#### [Dataset entries]

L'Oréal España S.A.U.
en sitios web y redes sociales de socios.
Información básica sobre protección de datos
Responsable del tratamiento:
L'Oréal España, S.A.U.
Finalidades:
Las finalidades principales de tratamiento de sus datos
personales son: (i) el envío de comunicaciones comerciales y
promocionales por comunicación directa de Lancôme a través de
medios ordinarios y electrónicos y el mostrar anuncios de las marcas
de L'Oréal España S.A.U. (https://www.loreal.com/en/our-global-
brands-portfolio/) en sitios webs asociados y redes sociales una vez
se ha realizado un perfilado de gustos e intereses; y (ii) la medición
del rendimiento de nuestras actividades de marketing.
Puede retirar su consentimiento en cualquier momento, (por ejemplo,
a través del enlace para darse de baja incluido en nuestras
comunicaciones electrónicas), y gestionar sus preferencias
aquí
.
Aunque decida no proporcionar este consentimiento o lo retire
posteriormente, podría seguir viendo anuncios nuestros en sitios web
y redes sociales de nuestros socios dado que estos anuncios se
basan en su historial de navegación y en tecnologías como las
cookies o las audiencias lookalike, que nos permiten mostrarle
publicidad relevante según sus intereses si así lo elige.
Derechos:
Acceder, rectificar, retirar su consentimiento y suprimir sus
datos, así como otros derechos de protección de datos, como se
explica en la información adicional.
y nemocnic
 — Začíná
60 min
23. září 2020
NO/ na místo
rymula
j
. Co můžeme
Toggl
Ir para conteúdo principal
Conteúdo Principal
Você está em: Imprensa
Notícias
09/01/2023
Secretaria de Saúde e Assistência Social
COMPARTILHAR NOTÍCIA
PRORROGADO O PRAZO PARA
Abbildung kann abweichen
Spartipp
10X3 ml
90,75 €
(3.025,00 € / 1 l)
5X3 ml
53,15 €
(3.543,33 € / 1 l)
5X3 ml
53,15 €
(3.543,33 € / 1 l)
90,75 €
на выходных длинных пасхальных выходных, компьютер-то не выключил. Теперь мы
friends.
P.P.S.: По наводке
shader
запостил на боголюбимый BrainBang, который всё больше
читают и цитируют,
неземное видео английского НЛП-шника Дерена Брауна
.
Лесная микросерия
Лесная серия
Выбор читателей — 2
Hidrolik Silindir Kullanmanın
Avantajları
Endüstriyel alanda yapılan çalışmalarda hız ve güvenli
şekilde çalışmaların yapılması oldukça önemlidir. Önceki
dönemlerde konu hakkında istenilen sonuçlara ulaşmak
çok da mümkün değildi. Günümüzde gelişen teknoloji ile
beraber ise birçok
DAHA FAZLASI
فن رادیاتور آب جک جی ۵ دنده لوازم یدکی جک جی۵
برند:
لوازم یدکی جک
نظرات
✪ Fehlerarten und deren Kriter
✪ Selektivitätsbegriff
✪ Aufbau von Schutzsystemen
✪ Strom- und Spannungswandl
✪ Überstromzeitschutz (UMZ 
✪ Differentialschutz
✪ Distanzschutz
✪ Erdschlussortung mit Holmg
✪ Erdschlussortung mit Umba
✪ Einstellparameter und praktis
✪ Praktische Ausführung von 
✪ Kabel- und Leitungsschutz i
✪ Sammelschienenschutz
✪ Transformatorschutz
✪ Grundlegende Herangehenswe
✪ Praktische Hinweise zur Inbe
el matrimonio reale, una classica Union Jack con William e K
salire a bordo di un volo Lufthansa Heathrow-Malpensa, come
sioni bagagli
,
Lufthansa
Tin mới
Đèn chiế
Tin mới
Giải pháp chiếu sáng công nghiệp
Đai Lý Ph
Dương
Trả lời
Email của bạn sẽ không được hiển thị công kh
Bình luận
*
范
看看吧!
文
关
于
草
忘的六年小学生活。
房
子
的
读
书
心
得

#### [About this task]
Each line of the data above is to be duplicated exactly.

#### [Task result]
L'Oréal España S.A.U.
en sitios web y redes sociales de socios.
Información básica sobre protección de datos
Responsable del tratamiento:
L'Oréal España, S.A.U.
Finalidades:
Las finalidades principales de tratamiento de sus datos
personales son: (i) el envío de comunicaciones comerciales y
promocionales por comunicación directa de Lancôme a través de
medios ordinarios y electrónicos y el mostrar anuncios de las marcas
de L'Oréal España S.A.U. (https://www.loreal.com/en/our-global-
brands-portfolio/) en sitios webs asociados y redes sociales una vez
se ha realizado un perfilado de gustos e intereses; y (ii) la medición
del rendimiento de nuestras actividades de marketing.
Puede retirar su consentimiento en cualquier momento, (por ejemplo,
a través del enlace para darse de baja incluido en nuestras
comunicaciones electrónicas), y gestionar sus preferencias
aquí
.
Aunque decida no proporcionar este consentimiento o lo retire
posteriormente, podría seguir viendo anuncios nuestros en sitios web
y redes sociales de nuestros socios dado que estos anuncios se
basan en su historial de navegación y en tecnologías como las
cookies o las audiencias lookalike, que nos permiten mostrarle
publicidad relevante según sus intereses si así lo elige.
Derechos:
Acceder, rectificar, retirar su consentimiento y suprimir sus
datos, así como otros derechos de protección de datos, como se
explica en la información adicional.
y nemocnic
 — Začíná
60 min
23. září 2020
NO/ na místo
rymula
j
. Co můžeme
Toggl
Ir para conteúdo principal
Conteúdo Principal
Você está em: Imprensa
Notícias
09/01/2023
Secretaria de Saúde e Assistência Social
COMPARTILHAR NOTÍCIA
PRORROGADO O PRAZO PARA
Abbildung kann abweichen
Spartipp
10X3 ml
90,75 €
(3.025,00 € / 1 l)
5X3 ml
53,15 €
(3.543,33 € / 1 l)
5X3 ml
53,15 €
(3.543,33 € / 1 l)
90,75 €
на выходных длинных пасхальных выходных, компьютер-то не выключил. Теперь мы
friends.
P.P.S.: По наводке
shader
запостил на боголюбимый BrainBang, который всё больше
читают и цитируют,
неземное видео английского НЛП-шника Дерена Брауна
.
Лесная микросерия
Лесная серия
Выбор читателей — 2
Hidrolik Silindir Kullanmanın
Avantajları
Endüstriyel alanda yapılan çalışmalarda hız ve güvenli
şekilde çalışmaların yapılması oldukça önemlidir. Önceki
dönemlerde konu hakkında istenilen sonuçlara ulaşmak
çok da mümkün değildi. Günümüzde gelişen teknoloji ile
beraber ise birçok
DAHA FAZLASI
فن رادیاتور آب جک جی ۵ دنده لوازم یدکی جک جی۵
برند:
لوازم یدکی جک
نظرات
✪ Fehlerarten und deren Kriter
✪ Selektivitätsbegriff
✪ Aufbau von Schutzsystemen
✪ Strom- und Spannungswandl
✪ Überstromzeitschutz (UMZ 
✪ Differentialschutz
✪ Distanzschutz
✪ Erdschlussortung mit Holmg
✪ Erdschlussortung mit Umba
✪ Einstellparameter und praktis
✪ Praktische Ausführung von 
✪ Kabel- und Leitungsschutz i
✪ Sammelschienenschutz
✪ Transformatorschutz
✪ Grundlegende Herangehenswe
✪ Praktische Hinweise zur Inbe
el matrimonio reale, una classica Union Jack con William e K
salire a bordo di un volo Lufthansa Heathrow-Malpensa, come
sioni bagagli
,
Lufthansa
Tin mới
Đèn chiế
Tin mới
Giải pháp chiếu sáng công nghiệp
Đai Lý Ph
Dương
Trả lời
Email của bạn sẽ không được hiển thị công kh
Bình luận
*
范
看看吧!
文
关
于
草
忘的六年小学生活。
房
子
的
读
书
心
得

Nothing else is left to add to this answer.